The U.S. Court of Appeals for the Ninth Circuit has issued an opinion on pleading scienter that includes new law (sort of) on the issues of collective scienter, SOX certifications, and profit motive.
In Glazer Capital Management LP v. Magistri, 2008 WL 5003306 (9th Cir. Nov. 26, 2008) the Ninth Circuit considered a case based on alleged misstatements in a merger agreement attached to an SEC filing. The district court found that the complaint failed to adequately plead falsity or scienter. On appeal, the Ninth Circuit made the following rulings (among others) regarding scienter:
(1) Collective scienter - The decision appears to open the door for collective scienter arguments in the Ninth Circuit, but it is far from clear on this point. The collective scienter theory holds that it is possible to raise the required inference of scienter about a corporate defendant without doing so with regard to a specific individual defendant. Although there is a published (and an additional unpublished) Ninth Circuit decision that appear to reject the collective scienter theory, in Glazer the panel found that the earlier published decision had "not foreclose[d] the possibility that, in certain circumstances, some form of collective scienter might be appropriate." In the instant case, however, the alleged misstatements were not susceptible to the theory because they were broad legal warranties contained in a single document. Accordingly, the panel did not need to decide whether the collective scienter theory was viable.

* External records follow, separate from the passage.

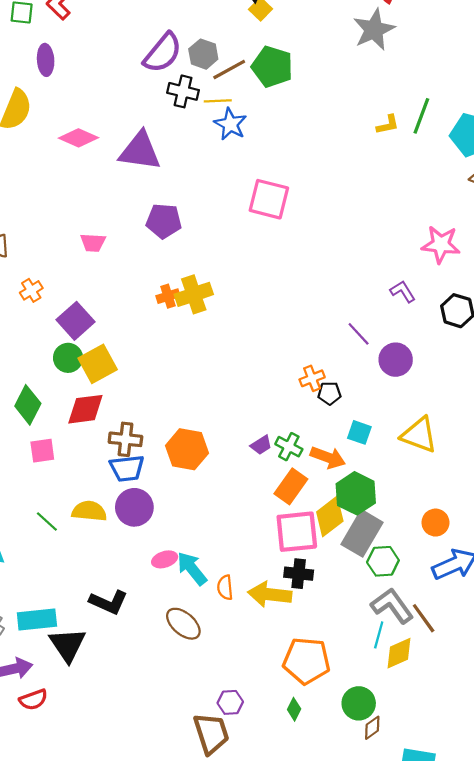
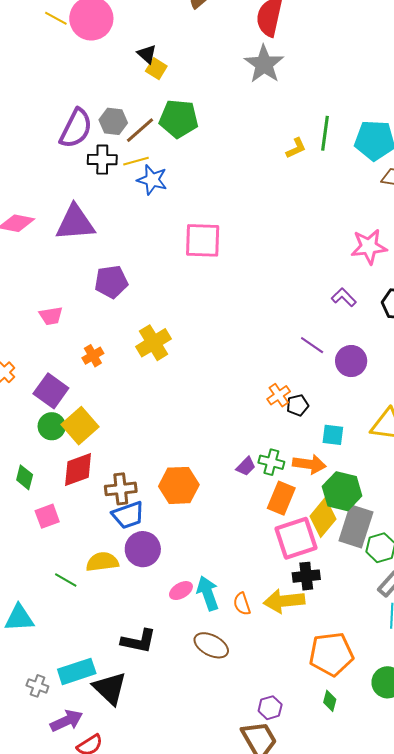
orange cross: (168, 296) -> (93, 356), moved
green diamond: (28, 405) -> (25, 477), size x0.7
cyan arrow: (192, 568) -> (208, 593), turned 32

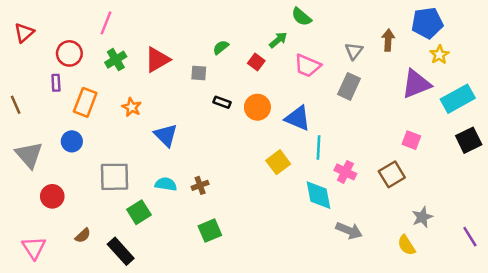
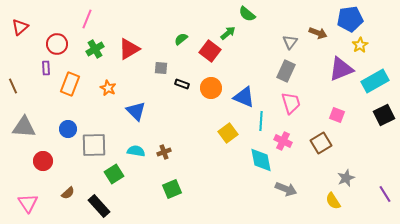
brown arrow: (388, 40) -> (318, 33), turned 108
red square: (256, 62) -> (210, 51), size x1.5
pink trapezoid: (308, 66) -> (291, 103), moved, turned -130
gray square: (199, 73) -> (161, 68), moved
blue circle: (72, 141) -> (68, 129), moved
gray triangle: (29, 155) -> (24, 127), turned -45

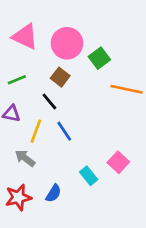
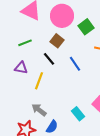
blue line: (64, 131) -> (75, 64), moved
gray arrow: (25, 158) -> (39, 110), moved

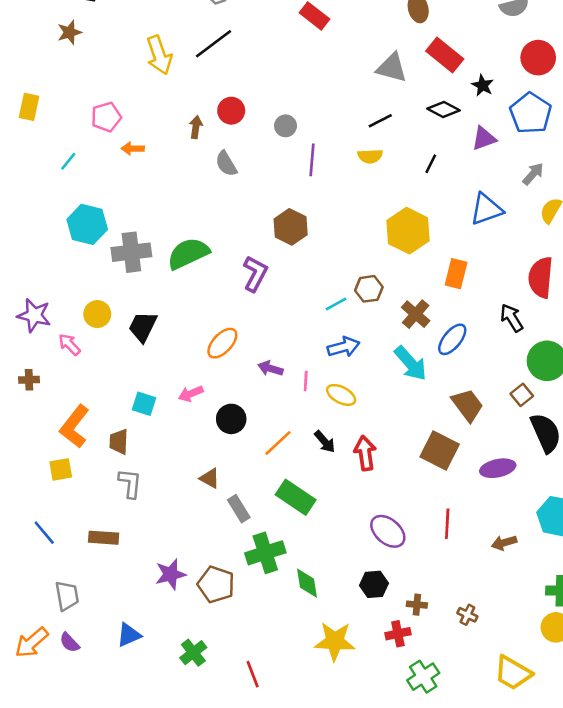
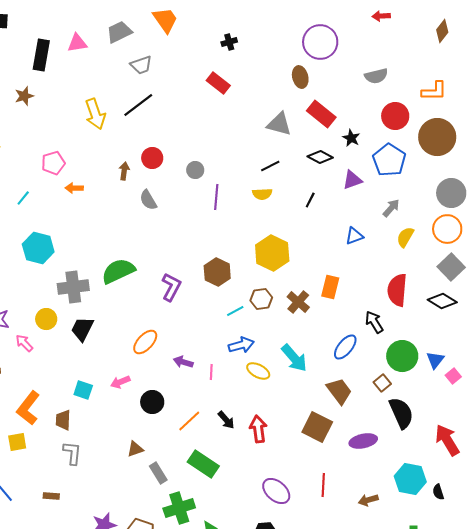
blue triangle: (486, 209) -> (354, 236), size x0.7
brown hexagon: (291, 227) -> (217, 272), moved
yellow hexagon: (408, 231) -> (272, 253), moved
gray cross: (131, 252) -> (73, 287), moved
brown cross: (416, 314) -> (298, 302), moved
blue ellipse: (452, 339) -> (345, 347), moved
yellow ellipse: (341, 395) -> (258, 371), moved
brown triangle: (210, 478) -> (135, 449), turned -48
brown rectangle: (104, 538) -> (51, 496), size x0.7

(2) SOX certifications/Profit motive - Following precedent from other circuits, the panel found that neither the signing of SOX certifications nor allegations that the individual defendant "was positioned to profit personally from the proposed merger" were sufficient to raise a strong inference of scienter.
Holding: Dismissal affirmed.
Quote of note: "If the doctrine of collective scienter excuses Glazer from pleading individual scienter with respect to these legal warranties, then it is difficult to imagine what statements would not qualify for an exception to individualized scienter pleadings. In fact, because the merger agreement warranted that the company was in compliance 'with all laws,' then under the collective scienter theory urged by Glazer, so long as any employee at InVision had knowledge of the violation of any law, scienter could be imputed to the company as a whole. This result would be plainly inconsistent with the pleading requirements of the PSLRA. We are thus not faced with whether, in some circumstances, it might be possible to plead scienter under a collective theory."